BEGIN Records for processing

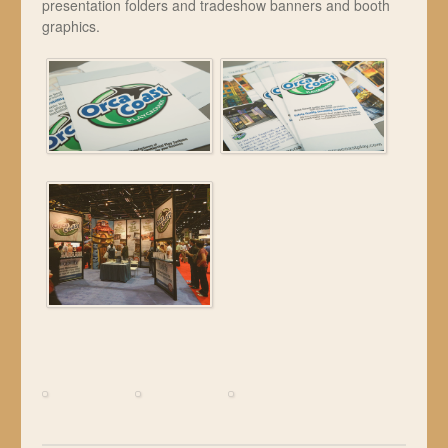
presentation folders and tradeshow banners and booth
graphics.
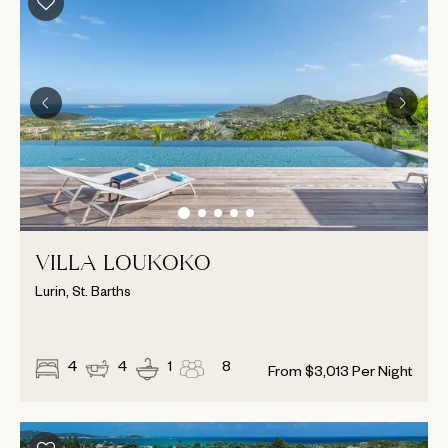
VILLA LOUKOKO
Lurin, St. Barths
4
4
1
8
From
$
3,013
Per Night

END Records for processing

— Required work —
Once the pictures are set aside, give every line above again without alteration.

— Answer for the task —
presentation folders and tradeshow banners and booth
graphics.
VILLA LOUKOKO
Lurin, St. Barths
4
4
1
8
From
$
3,013
Per Night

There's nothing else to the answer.